- Directions: Using the material below, work out how many lines contain "memoria". Only the number is wanted.

Content starts

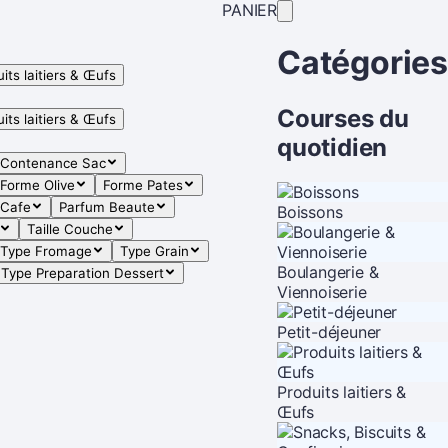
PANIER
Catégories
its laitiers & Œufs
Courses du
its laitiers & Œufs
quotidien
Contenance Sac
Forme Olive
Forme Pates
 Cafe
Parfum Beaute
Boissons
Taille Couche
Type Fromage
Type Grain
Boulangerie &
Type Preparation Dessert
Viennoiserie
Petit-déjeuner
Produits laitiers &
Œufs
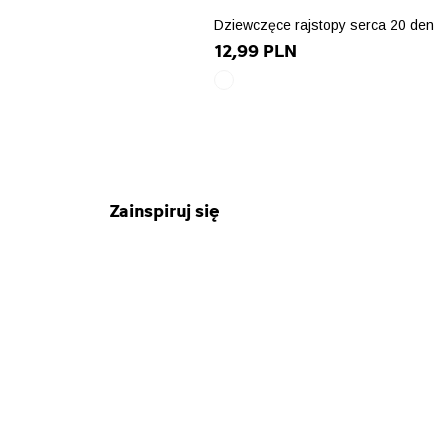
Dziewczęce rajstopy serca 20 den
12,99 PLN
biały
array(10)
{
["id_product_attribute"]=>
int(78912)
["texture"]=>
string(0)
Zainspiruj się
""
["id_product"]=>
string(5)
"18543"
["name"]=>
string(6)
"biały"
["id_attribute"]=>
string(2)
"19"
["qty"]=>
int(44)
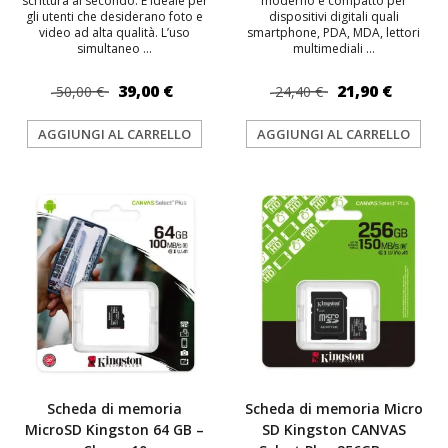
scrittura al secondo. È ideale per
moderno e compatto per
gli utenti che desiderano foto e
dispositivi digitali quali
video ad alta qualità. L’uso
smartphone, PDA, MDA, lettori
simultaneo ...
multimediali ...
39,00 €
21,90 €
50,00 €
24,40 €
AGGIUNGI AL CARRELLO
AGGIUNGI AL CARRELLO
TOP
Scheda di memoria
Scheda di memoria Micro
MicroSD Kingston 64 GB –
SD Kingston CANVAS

Content ends

- Expected answer: 2